En ağır şekilde cezalandırılmasını istiyoruz

Kafkasyalı şehit aileleri için davanın son derece önemli olduğunu kaydeden Özer, “Bu dava Türkiye`de bir dönüm noktası. Bu davayla beraber biz Zona gibi, Umar gibi tetikçilerin en ağır şekilde cezalandırılmasını talep ediyoruz. Fakat elbette ki bu kişilerin cezalandırılması olayın küçük bir boyutudur. Burada aslolan bu cinayetlerin gerçek failleri olan Rusya`yla Türkiye Hükümeti`nin ciddi anlamda hesaplaşma içine girmesi gerektiğidir. Bizim için en önemli husus da Türkiye Hükümeti`nin Rusya`ya bütün bu gelişmelerden sonra açık şekilde tavır alması gerekmektedir. Cinayetler, polisiye tedbirlerle engellenemez. Herkesin başına polis dikerek olmaz. Elbette ki önemli liderlerin korunması gerektiğini düşünüyoruz fakat cinayetleri engelleyebilecek temel şey siyasi iradedir. Türkiye Hükümeti, Çeçen cinayetlerinin engellenmesi hususunda, Rusya`ya ciddi bir siyasi irade ortaya koyarsa Rusya Hükümeti`ne kendi ülkesinde bu tarz faaliyetleri yaptırmayacağını, açık ve yüksek dille ifade ederse asıl bu cinayetler o zaman engellenecektir” dedi.

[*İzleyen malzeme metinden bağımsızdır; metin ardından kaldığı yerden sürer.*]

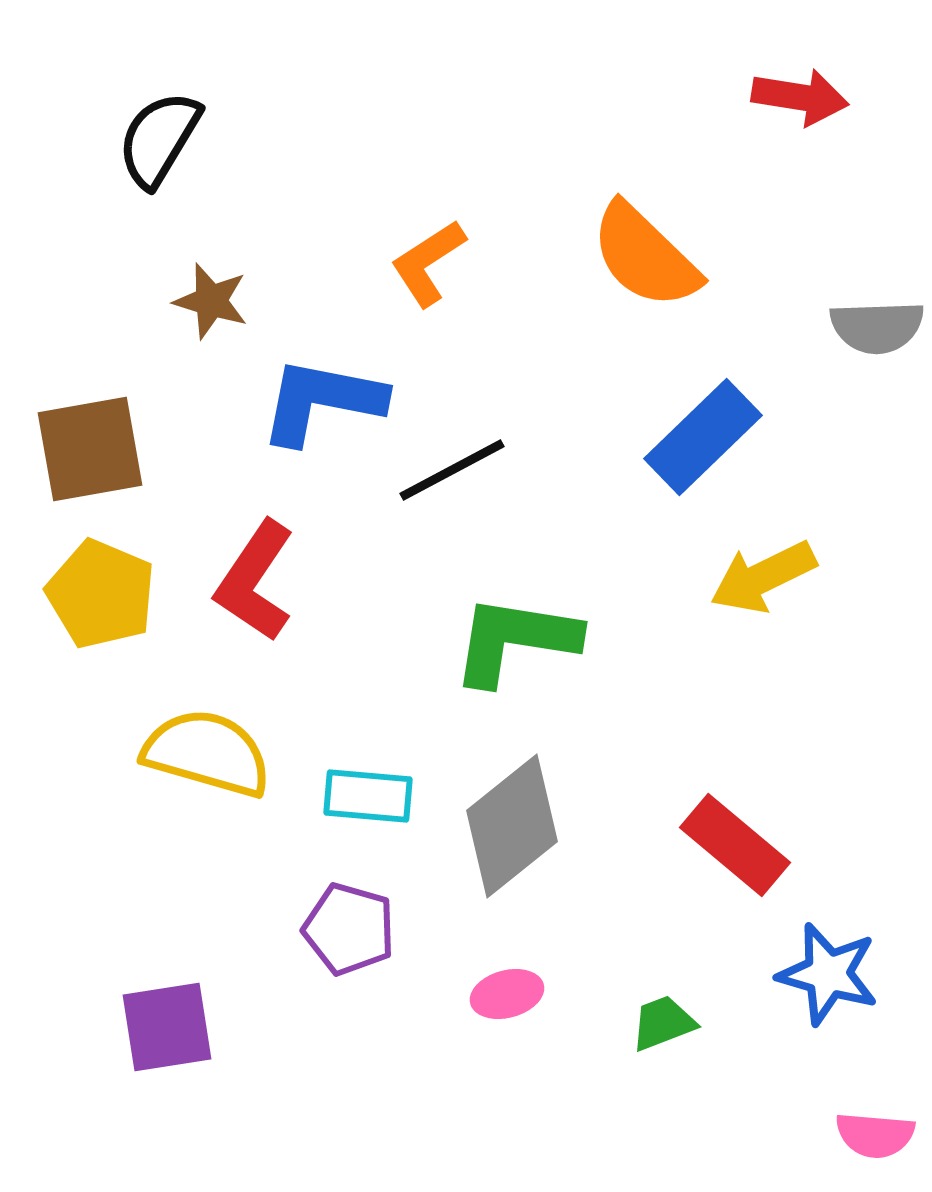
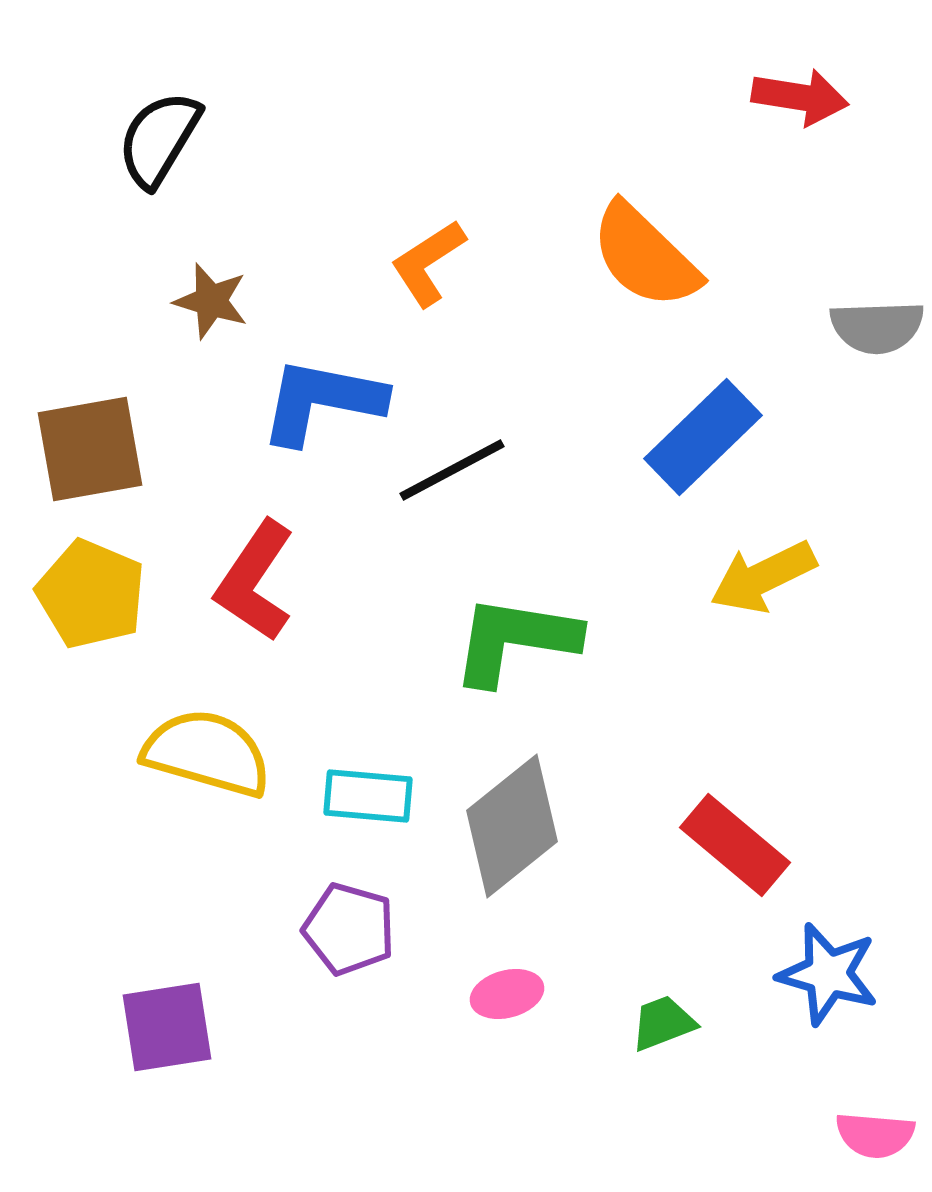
yellow pentagon: moved 10 px left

FSB ajanlarıyla pazarlık kamerada

Murat Özer, dosyaya yansıyan ve "Zona" kod adlı Temur Makhauri ile FSB ajanı olduğu öne sürülen Bashir Kushtov arasındaki pazarlık görüntülerine ilişkin görüntülerini ve Zona`nın Suriye`de çekildiği öne sürülen fotoğrafını basın mensuplarıyla paylaştı.

Özer, Cumhuriyet Savcısı Ahmet Demirhüyük tarafından hazırlanan iddianamenin de Bakırköy 5. Ağır Ceza Mahkemesi`nce kabul edildiğini ve yargılamanın 3 Mart`ta başlayacağını bildirdi.